Notice where the talking went. It didn't disappear; it stopped being the default. The chat bar is still there, hovering quietly over the work, and it opens from either side: the agent surfaces it when there's a decision only you can make, and you can call it up yourself the moment words are the quickest way to say what you want. Language is still the most powerful thing either of you has; it just stopped being the only thing in the room. That's the real inversion: the box that used to hold the entire interaction is now one surface among many, reached for when it suits the moment instead of because nothing else is there.

Show, don't tell

Figma has gotten closer to this than anyone. Their new agent lives on the canvas instead of in a sidebar, and it reads your actual component library instead of guessing at what might be in one. Here is how they announced it:

Now we're going further, with a Figma agent available directly on the canvas and in the left rail.

That's exactly the right instinct: native to the space, and aware of the elements already in it. And yet notice how the same announcement tells you to use it: "Ask Figma to summarize feedback, identify themes, and turn input into next steps." "Chat with Figma to update typography across a file." Every example is a sentence you say to it, and their own demos play out the same way each time: a prompt goes in, a result comes back, and the agent's half of the exchange is words.

Figma's agent, prompted to explore style: “Give me 3 style options for this design: one that's organic, one modern, and one retro.”
Figma's agent, prompted to act on feedback: “Sort these comments by theme. Create a new rev of my design that incorporates the feedback for this profile.”

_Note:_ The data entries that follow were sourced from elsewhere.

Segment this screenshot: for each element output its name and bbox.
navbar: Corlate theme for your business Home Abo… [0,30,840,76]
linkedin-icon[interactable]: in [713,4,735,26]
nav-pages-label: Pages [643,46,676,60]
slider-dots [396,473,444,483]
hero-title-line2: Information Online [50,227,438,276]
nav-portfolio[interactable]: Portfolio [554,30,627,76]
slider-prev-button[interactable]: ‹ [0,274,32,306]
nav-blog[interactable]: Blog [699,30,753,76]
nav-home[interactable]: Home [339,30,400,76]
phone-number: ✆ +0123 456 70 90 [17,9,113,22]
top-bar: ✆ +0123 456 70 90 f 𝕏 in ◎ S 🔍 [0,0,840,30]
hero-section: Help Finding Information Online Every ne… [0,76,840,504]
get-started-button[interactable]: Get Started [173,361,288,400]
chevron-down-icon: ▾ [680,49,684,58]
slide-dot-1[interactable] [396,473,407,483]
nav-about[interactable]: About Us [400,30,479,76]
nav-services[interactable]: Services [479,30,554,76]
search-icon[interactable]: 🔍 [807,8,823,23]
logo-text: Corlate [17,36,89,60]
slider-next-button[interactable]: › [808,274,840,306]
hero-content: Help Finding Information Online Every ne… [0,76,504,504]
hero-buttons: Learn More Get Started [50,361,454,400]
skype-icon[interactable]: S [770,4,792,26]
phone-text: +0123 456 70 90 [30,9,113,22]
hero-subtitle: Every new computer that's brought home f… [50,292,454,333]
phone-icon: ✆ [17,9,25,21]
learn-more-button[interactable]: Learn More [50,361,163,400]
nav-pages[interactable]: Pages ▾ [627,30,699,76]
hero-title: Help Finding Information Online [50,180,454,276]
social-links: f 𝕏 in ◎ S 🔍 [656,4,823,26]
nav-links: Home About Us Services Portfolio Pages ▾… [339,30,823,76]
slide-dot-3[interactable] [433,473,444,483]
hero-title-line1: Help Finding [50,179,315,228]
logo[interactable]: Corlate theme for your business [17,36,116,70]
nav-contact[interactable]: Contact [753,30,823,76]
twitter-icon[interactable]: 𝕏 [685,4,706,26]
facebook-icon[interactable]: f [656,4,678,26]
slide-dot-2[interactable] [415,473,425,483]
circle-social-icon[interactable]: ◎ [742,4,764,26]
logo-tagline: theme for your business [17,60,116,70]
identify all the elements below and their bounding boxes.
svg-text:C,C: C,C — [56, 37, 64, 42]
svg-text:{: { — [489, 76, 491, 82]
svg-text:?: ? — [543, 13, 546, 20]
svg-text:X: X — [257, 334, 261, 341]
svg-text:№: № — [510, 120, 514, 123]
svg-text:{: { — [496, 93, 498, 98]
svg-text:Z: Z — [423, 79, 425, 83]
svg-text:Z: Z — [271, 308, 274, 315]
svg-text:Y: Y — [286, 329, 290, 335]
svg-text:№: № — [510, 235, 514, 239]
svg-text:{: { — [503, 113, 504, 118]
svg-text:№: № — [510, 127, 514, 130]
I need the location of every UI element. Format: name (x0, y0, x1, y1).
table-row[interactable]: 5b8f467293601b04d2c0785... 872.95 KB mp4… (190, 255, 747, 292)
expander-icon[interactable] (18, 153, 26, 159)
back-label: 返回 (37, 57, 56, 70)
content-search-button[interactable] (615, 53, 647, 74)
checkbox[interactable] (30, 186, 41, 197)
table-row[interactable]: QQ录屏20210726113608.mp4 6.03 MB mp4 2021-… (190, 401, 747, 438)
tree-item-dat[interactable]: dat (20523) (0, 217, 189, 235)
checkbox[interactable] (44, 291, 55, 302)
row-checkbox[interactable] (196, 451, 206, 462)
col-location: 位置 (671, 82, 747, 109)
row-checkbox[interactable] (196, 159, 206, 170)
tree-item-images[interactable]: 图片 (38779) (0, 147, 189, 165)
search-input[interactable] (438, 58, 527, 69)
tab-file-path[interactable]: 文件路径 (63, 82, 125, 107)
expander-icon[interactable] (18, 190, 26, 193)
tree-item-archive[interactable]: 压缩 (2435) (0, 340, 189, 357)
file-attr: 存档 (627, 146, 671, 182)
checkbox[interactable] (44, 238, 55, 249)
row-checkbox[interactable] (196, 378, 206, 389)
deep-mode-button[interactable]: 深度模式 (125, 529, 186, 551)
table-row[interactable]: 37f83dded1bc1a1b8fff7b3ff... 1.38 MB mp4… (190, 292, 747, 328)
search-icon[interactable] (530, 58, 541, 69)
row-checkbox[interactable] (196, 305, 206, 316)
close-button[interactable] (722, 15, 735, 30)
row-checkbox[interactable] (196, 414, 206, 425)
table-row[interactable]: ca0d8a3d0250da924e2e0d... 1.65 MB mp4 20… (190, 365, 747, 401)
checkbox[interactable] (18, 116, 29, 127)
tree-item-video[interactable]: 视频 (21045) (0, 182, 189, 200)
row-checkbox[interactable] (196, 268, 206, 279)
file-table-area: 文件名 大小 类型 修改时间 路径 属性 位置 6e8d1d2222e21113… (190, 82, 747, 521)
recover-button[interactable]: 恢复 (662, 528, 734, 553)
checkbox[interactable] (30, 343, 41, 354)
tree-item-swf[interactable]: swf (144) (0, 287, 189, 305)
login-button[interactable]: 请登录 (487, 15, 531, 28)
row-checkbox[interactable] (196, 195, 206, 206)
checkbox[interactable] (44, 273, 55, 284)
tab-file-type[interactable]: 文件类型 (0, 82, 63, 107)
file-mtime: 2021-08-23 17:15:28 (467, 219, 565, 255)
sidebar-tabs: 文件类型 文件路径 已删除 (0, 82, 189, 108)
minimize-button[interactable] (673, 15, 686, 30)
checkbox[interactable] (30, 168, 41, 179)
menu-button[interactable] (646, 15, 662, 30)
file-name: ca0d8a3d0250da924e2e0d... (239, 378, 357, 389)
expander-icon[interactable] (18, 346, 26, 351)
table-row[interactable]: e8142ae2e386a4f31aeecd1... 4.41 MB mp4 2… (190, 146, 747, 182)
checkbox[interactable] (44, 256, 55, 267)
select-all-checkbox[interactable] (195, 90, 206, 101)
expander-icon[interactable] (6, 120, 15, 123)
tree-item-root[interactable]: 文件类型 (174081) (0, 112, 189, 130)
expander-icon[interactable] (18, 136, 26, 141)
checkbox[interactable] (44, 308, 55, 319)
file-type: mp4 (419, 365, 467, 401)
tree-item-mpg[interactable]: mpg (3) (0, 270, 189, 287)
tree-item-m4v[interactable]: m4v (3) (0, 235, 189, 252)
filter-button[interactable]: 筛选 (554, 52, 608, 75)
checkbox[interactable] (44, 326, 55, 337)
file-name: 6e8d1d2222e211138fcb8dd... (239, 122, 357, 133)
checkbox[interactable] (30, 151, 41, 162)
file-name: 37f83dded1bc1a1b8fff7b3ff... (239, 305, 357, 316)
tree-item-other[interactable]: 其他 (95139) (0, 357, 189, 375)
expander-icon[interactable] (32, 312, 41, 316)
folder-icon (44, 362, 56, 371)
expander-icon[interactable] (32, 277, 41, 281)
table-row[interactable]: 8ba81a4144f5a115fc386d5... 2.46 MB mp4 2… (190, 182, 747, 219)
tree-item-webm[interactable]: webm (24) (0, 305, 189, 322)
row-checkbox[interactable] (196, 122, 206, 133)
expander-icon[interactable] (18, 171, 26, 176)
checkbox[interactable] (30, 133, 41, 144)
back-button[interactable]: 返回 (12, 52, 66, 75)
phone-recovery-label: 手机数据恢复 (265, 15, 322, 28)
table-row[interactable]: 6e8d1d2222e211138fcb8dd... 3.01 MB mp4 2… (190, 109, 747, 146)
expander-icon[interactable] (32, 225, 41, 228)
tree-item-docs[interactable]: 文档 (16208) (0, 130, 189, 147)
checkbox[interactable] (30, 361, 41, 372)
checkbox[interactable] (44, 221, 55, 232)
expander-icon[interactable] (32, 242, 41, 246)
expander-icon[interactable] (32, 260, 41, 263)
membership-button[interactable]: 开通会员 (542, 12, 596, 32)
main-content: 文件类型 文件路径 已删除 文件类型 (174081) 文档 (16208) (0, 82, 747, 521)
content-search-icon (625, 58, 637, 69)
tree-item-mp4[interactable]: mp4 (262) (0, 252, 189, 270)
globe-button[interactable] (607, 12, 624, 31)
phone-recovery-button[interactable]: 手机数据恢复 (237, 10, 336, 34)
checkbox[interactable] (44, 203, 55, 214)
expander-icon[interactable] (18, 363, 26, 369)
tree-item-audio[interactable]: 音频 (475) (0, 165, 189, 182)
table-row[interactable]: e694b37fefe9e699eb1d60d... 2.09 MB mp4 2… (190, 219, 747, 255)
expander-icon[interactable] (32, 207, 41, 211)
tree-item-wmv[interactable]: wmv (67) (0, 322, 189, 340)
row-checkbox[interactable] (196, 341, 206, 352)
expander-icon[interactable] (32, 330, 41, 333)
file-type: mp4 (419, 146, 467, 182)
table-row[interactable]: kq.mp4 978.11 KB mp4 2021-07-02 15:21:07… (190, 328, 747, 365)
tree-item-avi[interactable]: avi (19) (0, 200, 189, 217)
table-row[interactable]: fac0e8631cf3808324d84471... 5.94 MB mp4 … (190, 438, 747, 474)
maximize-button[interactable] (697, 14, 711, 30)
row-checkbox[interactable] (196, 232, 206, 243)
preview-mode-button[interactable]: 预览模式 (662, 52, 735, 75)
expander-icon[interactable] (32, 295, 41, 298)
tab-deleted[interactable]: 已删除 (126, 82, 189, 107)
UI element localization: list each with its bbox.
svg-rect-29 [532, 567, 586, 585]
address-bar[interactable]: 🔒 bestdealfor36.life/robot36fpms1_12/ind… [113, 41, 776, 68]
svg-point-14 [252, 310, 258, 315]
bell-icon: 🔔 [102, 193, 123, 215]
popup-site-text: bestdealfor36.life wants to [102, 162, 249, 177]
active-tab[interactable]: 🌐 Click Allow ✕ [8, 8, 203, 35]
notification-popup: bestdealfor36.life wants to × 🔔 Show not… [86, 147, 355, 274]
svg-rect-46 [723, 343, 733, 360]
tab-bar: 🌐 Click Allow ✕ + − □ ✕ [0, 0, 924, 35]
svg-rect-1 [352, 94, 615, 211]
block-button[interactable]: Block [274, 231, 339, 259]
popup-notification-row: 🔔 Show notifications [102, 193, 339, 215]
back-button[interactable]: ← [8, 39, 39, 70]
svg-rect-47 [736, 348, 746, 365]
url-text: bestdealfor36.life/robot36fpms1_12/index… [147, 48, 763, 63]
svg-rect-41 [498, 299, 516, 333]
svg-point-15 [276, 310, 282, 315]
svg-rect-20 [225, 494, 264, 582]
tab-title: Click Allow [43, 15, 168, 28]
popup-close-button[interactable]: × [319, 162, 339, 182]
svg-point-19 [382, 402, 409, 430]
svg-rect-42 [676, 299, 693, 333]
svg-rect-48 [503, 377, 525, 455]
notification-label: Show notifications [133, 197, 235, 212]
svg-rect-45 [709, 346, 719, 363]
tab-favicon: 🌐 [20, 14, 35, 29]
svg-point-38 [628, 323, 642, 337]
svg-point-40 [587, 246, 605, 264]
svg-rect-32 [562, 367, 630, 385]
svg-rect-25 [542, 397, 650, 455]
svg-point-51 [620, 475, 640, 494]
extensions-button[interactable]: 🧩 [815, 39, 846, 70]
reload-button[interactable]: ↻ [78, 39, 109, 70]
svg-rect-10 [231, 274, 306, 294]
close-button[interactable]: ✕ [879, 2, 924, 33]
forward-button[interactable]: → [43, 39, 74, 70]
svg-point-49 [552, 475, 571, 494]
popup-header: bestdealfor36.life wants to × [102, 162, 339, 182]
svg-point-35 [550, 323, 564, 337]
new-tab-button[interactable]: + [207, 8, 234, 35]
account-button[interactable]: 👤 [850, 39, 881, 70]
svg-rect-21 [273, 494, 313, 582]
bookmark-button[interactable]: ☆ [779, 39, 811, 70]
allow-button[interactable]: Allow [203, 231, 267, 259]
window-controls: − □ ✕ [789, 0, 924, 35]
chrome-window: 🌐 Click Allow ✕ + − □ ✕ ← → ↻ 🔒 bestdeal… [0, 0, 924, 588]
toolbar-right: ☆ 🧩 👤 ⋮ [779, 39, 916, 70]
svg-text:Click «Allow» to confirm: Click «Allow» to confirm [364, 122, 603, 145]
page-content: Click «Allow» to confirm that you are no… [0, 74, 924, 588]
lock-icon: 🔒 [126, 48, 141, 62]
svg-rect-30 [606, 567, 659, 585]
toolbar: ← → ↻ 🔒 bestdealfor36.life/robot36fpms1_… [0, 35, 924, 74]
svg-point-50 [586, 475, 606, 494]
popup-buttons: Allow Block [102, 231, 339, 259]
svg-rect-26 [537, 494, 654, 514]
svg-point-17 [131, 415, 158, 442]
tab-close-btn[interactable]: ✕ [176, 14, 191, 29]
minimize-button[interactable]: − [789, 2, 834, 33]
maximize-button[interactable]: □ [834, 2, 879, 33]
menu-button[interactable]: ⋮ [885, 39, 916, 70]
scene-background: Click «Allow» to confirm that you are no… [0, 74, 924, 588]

It still mostly talks. You prompt it, it narrates back, it tells you what it just did.

So here is the rule from storytelling that every spatial interface should quietly steal: show, don't tell. A text agent can only ever tell you things. "I tagged your document." "I found three related notes." "I reorganised your board." A spatial agent can show you instead. The tag is simply there. The notes are already glowing. The board is already grouped and waiting for your nod. The discomfort you feel around text-based agents was never that they're bad at language, because they are genuinely great at language. It's that the medium is fighting the message. You built yourself a space, and then sat a narrator down in the corner to describe that space back to you.

Where they actually live

Not in a box bolted onto the side. They live in the canvas itself, mostly out of sight, doing the cheap and reversible work without ever starting a conversation about it, and surfacing only to show you three things: what they are about to change, what they already understand about your space, and the one question they genuinely can't answer for you. That last one is when the chat bar speaks on its own, though it stays there for you to open first, any time language is simply the cleaner way to say what you mean.

So no, I didn't reinvent the chatbox. I moved it off center and kept it a keystroke away for the moments when words really are the best way through, then handed the rest of the screen back to your work. The best agent you'll ever use is the one you'll barely remember was there at all.